SQL Correlated Subqueries
A correlated subquery is a subquery that depends on values from the outer query. Unlike a regular (non-correlated) subquery, it is evaluated once for every row in the outer query. This makes correlated subqueries dynamic and highly useful for solving complex database problems like row-by-row comparisons, filtering, and conditional updates.
- Executes once for each row of the outer query.
- Subquery uses values from the outer query.
- Ideal for ranking, row-specific calculations, and conditional logic
Syntax:
SELECT column1, column2, ...
FROM table1 outer
WHERE column1 operator
(SELECT column
FROM table2
WHERE expr1 = outer.expr2);
Correlated Subquery Examples
Correlated subqueries are best understood through practical use cases. Below are some common scenarios where they are used to filter, update, or compare data row by row.
1. Fetching Data Based on Row-Specific Conditions
Correlated subqueries are often used when you need to filter data based on a condition that involves comparing values from the outer query.
Example: Fetch Employees Who Earn More Than Their Department's Average Salary
SELECT last_name, salary, department_id
FROM employees outer
WHERE salary >
(SELECT AVG(salary)
FROM employees
WHERE department_id =
outer.department_id group by department_id);
Explanation:
The subquery calculates the average salary for each department, and for each employee, the outer query checks if their salary is greater than the average for their department.
2. Using Correlated Subqueries with UPDATE
Correlated subqueries can also be used with UPDATE statements to modify data based on related information from another table.
Example: Update Employee Salary Based on Department Average
UPDATE employees e
SET salary = (SELECT AVG(salary)
FROM employees
WHERE department_id = e.department_id)
WHERE department_id = 101;
Explanation:
This query updates the salaries of employees in department 101 based on the average salary for that department. The subquery is evaluated for each row in the employees table.
3. Using Correlated Subqueries with DELETE
We can use a correlated subquery within a DELETE statement to remove rows from one table based on conditions in another table.
Example: Delete Employees Who Do Not Belong to Department 101
DELETE FROM table1 alias1
WHERE column1 operator
(SELECT expression
FROM table2 alias2
WHERE alias1.column = alias2.column);
Explanation:
This query deletes employees who do not belong to the 'HR' department by using a correlated subquery in the NOT EXISTS clause.

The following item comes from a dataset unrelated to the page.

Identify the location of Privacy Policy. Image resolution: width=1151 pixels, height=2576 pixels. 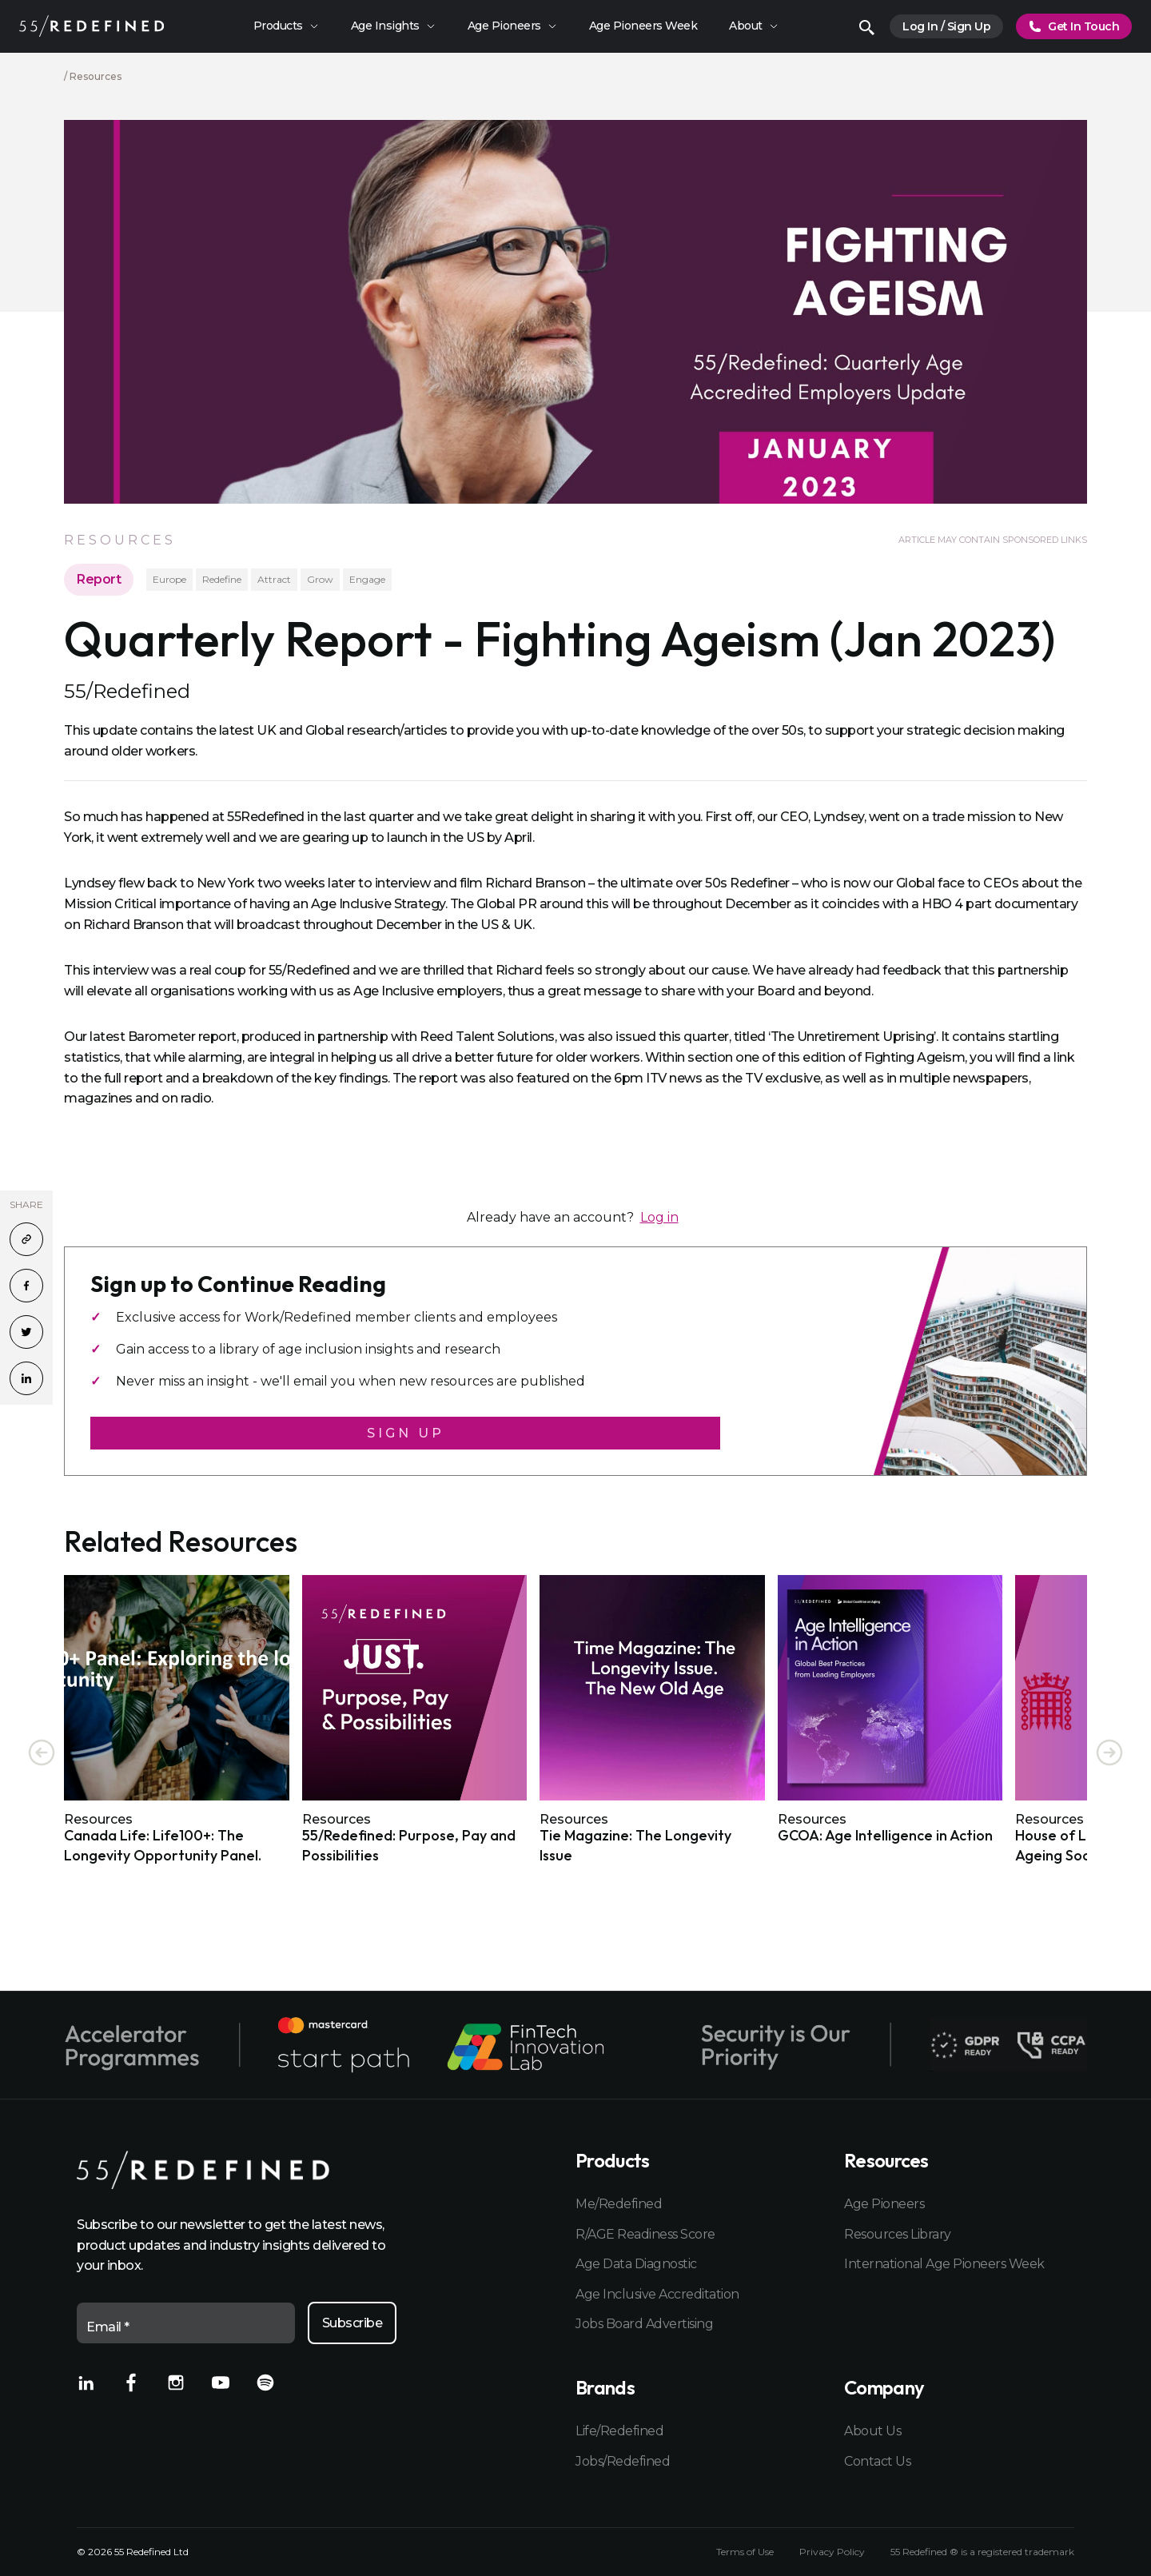 (832, 2552).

4. Using EXISTS with Correlated Subqueries
The EXISTS operator is often used in correlated subqueries to test if a subquery returns any rows. It returns TRUE if the subquery has at least one row.
Example: Find Employees Who Have at Least One Person Reporting to Them
SELECT employee_id, last_name, job_id, department_id
FROM employees outer
WHERE EXISTS ( SELECT ’X’
FROM employees
WHERE manager_id =
outer.employee_id);Output

5. Using NOT EXISTS with Correlated Subqueries
The NOT EXISTS operator is used to check if a subquery does not return any rows. This is useful for finding records that do not match specific criteria.

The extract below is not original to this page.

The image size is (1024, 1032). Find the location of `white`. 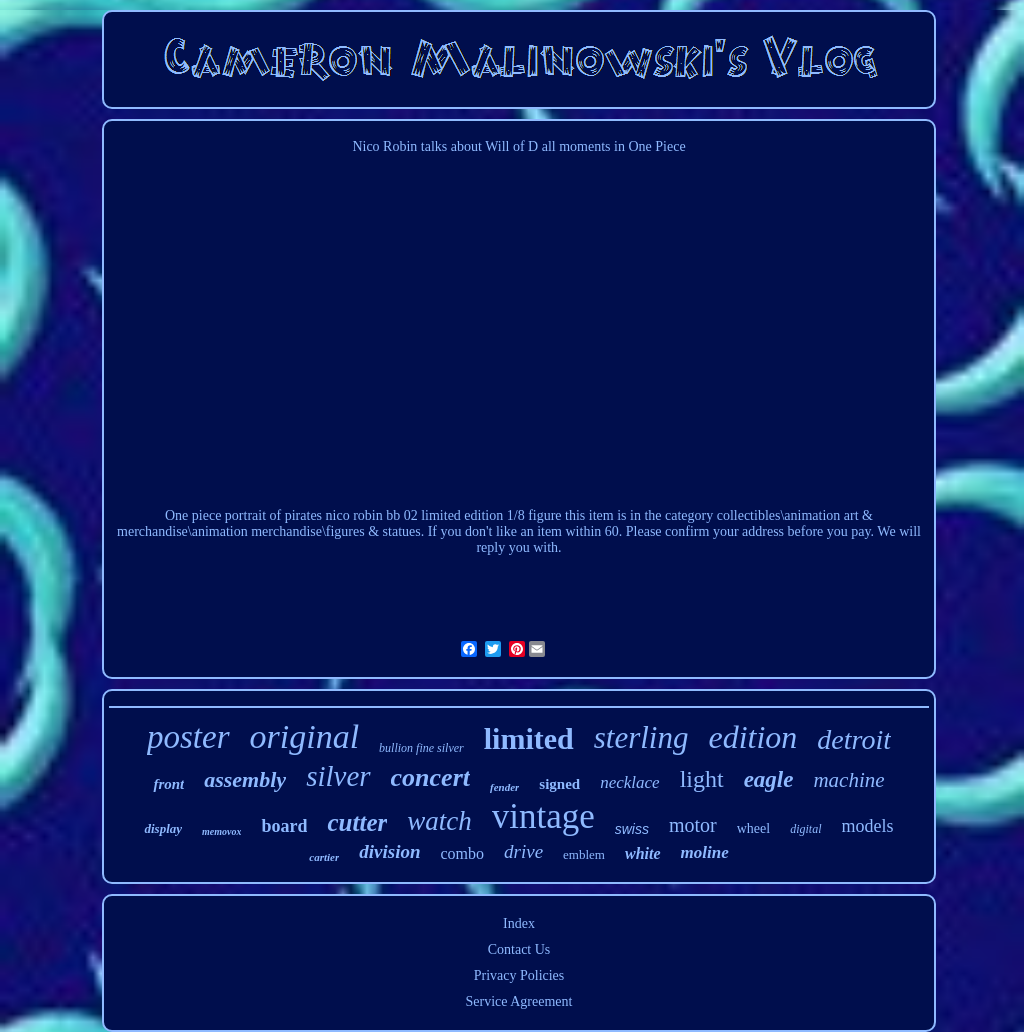 white is located at coordinates (643, 853).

Example: Find Departments Without Any Employees
SELECT department_id, department_name
FROM departments d
WHERE NOT EXISTS (SELECT ’X’
FROM employees
WHERE department_id
= d.department_id);
Output
Explanation:
This query retrieves departments that do not have any employees assigned to them. The NOT EXISTS clause ensures that only those departments without employees are selected.

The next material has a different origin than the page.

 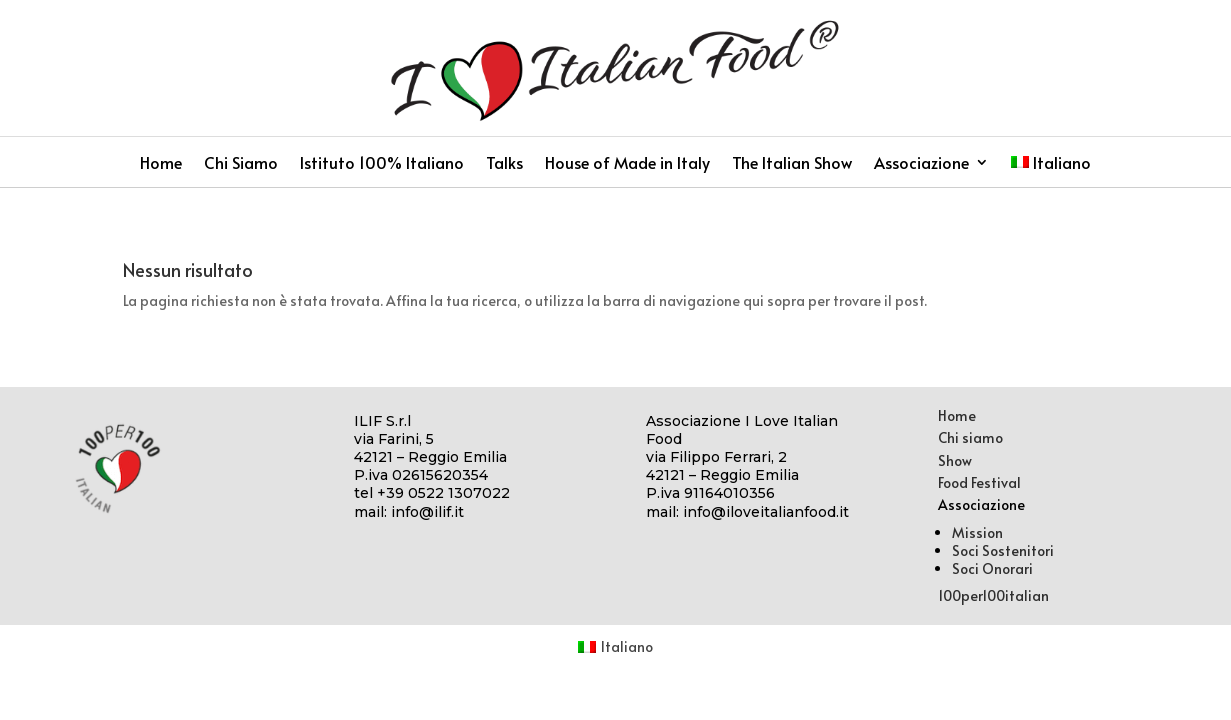 What do you see at coordinates (1003, 550) in the screenshot?
I see `Soci Sostenitori` at bounding box center [1003, 550].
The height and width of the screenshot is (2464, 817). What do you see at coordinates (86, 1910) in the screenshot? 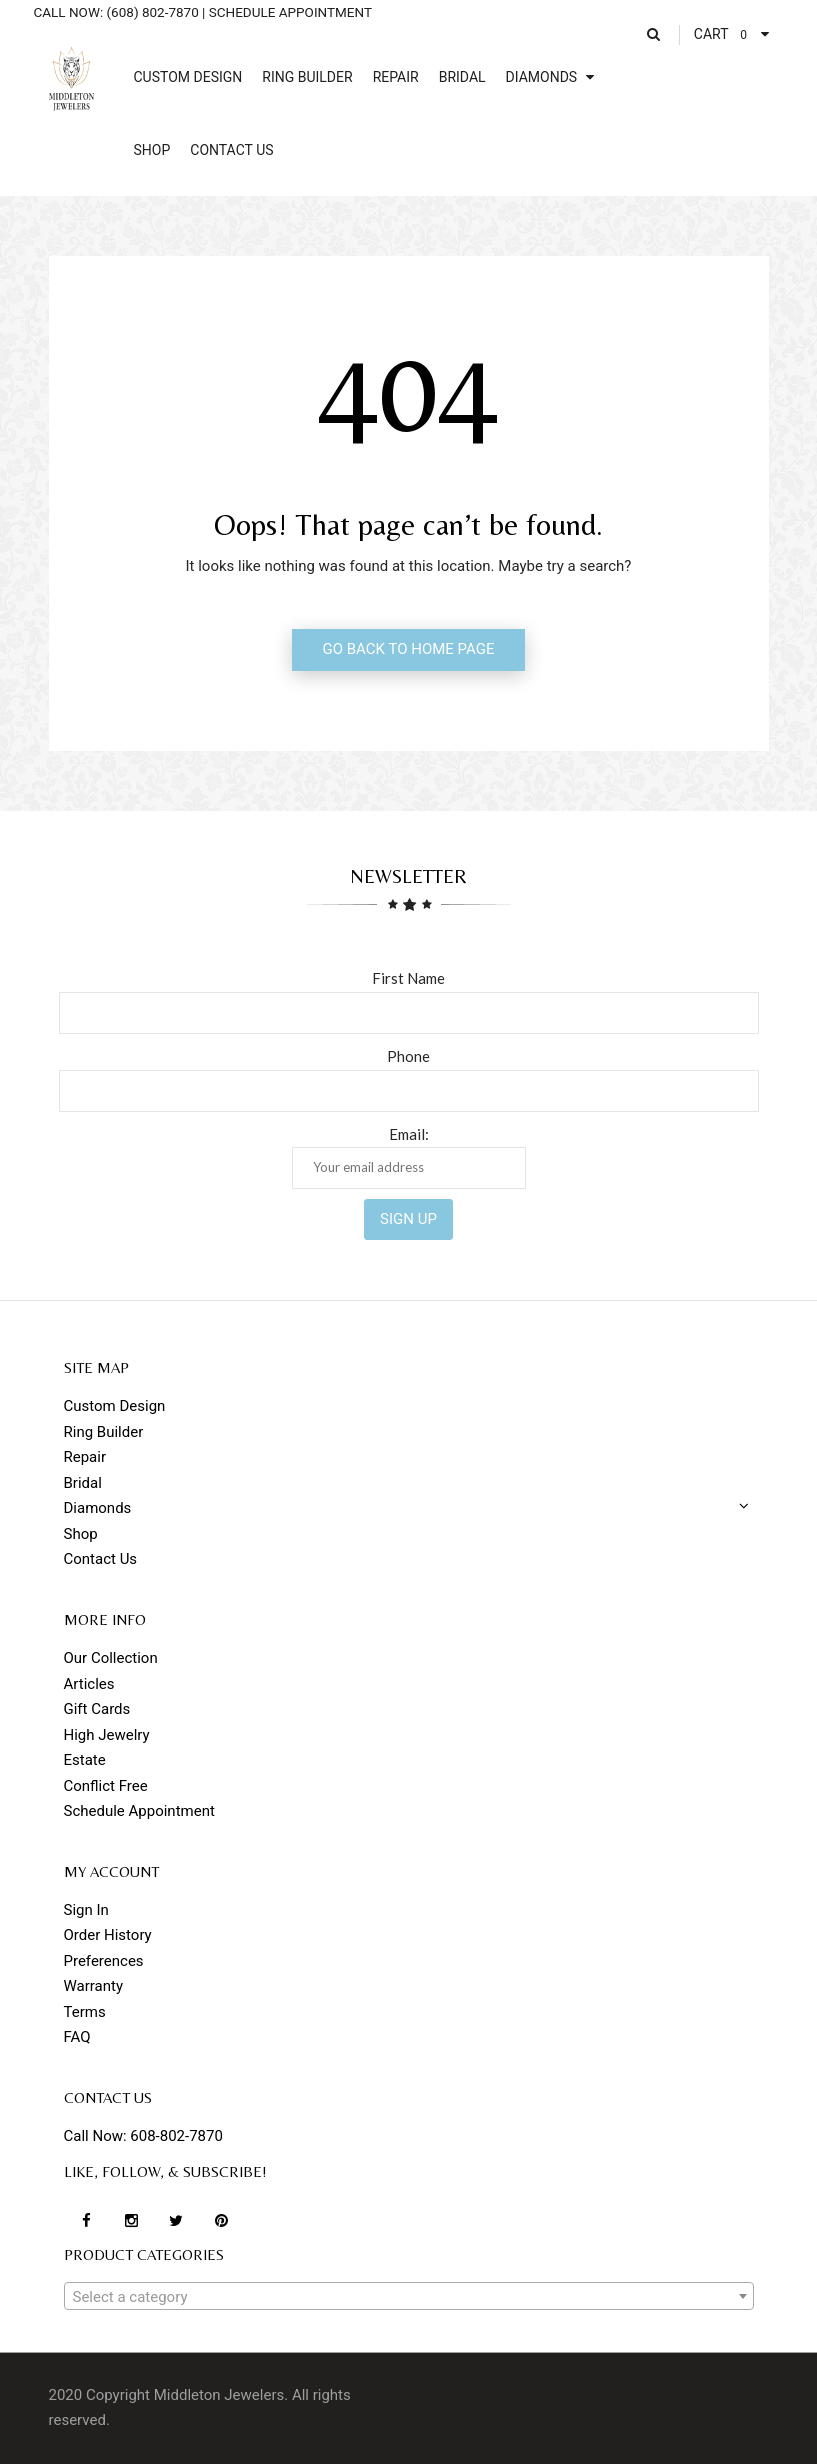 I see `Sign In` at bounding box center [86, 1910].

Nested vs. Correlated Subqueries
| Nested (Non-Correlated) Subquery | Correlated Subquery |
|---|---|
| Executes once before the outer query. | Executes for each row of the outer query. |
| Independent of the outer query. | Dependent on values from the outer query. |
| Usually more efficient for large datasets. | Can be slower as it runs multiple times. |
| Example: WHERE col IN (SELECT col FROM table2) | Example: WHERE col > (SELECT AVG(col) FROM table 2 WHERE table2.id = outer.id) |
Performance Considerations
WHERE col > (SELECT AVG(col) FROM table2 WHERE table2.id = outer.id)
- Can be slow on large datasets due to repeated execution.
- Use JOINs when possible for better performance.
- Ensure proper indexes on columns used in filtering.